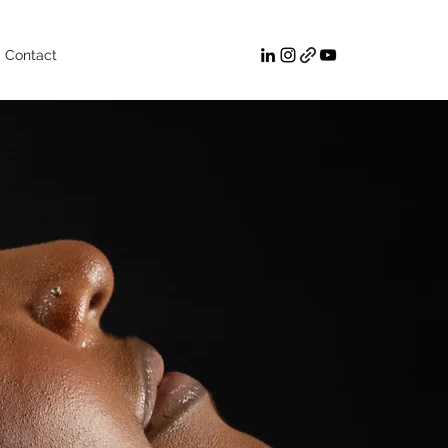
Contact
───
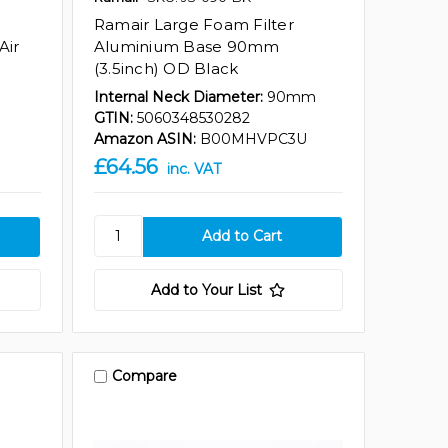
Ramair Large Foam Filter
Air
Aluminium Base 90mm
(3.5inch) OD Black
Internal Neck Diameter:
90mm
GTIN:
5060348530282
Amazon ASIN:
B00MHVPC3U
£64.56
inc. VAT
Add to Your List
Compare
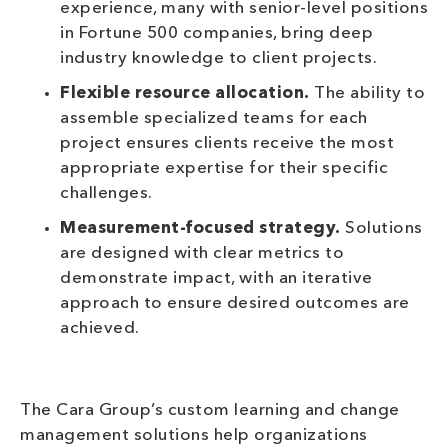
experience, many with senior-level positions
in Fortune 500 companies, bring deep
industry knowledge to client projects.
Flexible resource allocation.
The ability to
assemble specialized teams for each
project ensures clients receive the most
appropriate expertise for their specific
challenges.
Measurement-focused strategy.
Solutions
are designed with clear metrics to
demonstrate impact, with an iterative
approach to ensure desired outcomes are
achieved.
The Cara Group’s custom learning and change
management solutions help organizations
───
** Task instructions **
Above, find the line with "Ramair Large Foam Filter"; copy it and every line down to the line with "management solutions help organizations", exactly and both included, but no pictures.

** Solution for this task **
Ramair Large Foam Filter
Air
Aluminium Base 90mm
(3.5inch) OD Black
Internal Neck Diameter:
90mm
GTIN:
5060348530282
Amazon ASIN:
B00MHVPC3U
£64.56
inc. VAT
Add to Your List
Compare
experience, many with senior-level positions
in Fortune 500 companies, bring deep
industry knowledge to client projects.
Flexible resource allocation.
The ability to
assemble specialized teams for each
project ensures clients receive the most
appropriate expertise for their specific
challenges.
Measurement-focused strategy.
Solutions
are designed with clear metrics to
demonstrate impact, with an iterative
approach to ensure desired outcomes are
achieved.
The Cara Group’s custom learning and change
management solutions help organizations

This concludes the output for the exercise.